Cloud and Star Formation in Spiral Arms

TL;DR

This paper uses simulations to study giant molecular cloud formation in spiral galaxies, highlighting the roles of cloud collisions, gravitational instabilities, and stellar feedback, and examining how spiral arms influence star formation.

Contribution

It provides new insights into the dominant cloud formation mechanisms at different densities and the impact of stellar feedback on cloud properties, challenging previous assumptions about spiral arms triggering star formation.

Findings

Cloud formation by collisions dominates at low surface densities.

Stellar feedback limits cloud mass and affects cloud properties.

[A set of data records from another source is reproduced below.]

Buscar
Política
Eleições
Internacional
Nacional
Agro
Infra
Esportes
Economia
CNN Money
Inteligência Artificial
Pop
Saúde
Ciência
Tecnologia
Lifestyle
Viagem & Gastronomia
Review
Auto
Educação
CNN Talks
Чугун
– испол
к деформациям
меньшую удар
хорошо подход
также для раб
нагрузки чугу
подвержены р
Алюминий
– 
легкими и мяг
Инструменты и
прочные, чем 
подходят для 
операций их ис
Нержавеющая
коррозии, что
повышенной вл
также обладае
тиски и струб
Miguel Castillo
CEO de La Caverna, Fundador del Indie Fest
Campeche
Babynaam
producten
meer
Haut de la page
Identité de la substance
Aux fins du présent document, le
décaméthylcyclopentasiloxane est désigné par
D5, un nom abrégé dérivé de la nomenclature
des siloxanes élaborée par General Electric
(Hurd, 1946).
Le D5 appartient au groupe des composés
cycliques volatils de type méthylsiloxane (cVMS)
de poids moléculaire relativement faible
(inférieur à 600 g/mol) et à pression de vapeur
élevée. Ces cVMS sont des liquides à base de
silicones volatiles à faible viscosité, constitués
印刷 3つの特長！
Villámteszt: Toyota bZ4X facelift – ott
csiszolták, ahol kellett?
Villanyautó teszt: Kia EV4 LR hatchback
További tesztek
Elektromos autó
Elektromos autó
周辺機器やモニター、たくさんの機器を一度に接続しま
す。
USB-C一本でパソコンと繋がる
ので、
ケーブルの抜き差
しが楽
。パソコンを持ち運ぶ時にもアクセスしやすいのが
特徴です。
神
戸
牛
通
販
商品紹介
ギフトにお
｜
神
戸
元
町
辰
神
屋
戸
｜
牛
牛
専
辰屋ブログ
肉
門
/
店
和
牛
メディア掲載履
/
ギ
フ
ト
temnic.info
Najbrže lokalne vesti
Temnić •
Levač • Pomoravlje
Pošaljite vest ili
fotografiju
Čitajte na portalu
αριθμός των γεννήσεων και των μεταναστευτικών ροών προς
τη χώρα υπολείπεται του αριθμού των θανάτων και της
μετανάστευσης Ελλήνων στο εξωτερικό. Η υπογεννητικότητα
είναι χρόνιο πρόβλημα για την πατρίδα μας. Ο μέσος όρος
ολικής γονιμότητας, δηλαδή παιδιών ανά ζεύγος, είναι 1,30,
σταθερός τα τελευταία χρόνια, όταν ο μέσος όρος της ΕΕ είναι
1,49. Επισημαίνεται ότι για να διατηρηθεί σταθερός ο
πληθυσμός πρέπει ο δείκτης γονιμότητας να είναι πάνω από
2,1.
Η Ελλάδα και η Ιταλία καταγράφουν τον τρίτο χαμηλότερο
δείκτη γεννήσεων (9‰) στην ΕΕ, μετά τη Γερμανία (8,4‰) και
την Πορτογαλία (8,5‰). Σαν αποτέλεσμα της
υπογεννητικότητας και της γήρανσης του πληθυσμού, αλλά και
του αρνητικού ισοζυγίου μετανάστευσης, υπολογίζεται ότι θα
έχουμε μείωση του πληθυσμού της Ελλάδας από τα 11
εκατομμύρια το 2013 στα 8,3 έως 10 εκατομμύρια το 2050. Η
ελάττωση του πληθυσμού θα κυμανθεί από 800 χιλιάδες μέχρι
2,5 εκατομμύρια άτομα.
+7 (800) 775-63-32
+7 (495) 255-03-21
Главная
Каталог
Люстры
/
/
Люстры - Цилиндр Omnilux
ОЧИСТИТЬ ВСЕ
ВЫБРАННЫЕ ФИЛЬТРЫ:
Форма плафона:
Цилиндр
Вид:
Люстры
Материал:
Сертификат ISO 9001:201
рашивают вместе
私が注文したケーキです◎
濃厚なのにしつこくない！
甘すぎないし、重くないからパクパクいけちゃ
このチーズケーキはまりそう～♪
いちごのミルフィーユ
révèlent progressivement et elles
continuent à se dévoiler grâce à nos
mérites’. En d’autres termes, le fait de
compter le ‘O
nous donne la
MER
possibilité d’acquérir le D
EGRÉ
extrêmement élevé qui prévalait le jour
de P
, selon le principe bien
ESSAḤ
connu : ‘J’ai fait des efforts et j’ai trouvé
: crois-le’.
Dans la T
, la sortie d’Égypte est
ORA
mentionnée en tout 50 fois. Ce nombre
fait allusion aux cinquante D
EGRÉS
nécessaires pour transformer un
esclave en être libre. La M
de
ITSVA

Spiral arms gather gas but do not directly trigger star formation.

Abstract

We present the results from simulations of GMC formation in spiral galaxies. First we discuss cloud formation by cloud-cloud collisions, and gravitational instabilities, arguing that the former is prevalent at lower galactic surface densities and the latter at higher. Cloud masses are also limited by stellar feedback, which can be effective before clouds reach their maximum mass. We show other properties of clouds in simulations with different levels of feedback. With a moderate level of feedback, properties such as cloud rotations and virial parameters agree with observations. Without feedback, an unrealistic population of overly bound clouds develops. Spiral arms are not found to trigger star formation, they merely gather gas into more massive GMCs. We discuss in more detail interactions of clouds in the ISM, and argue that these are more complex than early ideas of cloud-cloud collisions. Finally we show ongoing work to determine whether the Milky Way is a flocculent or grand design spiral.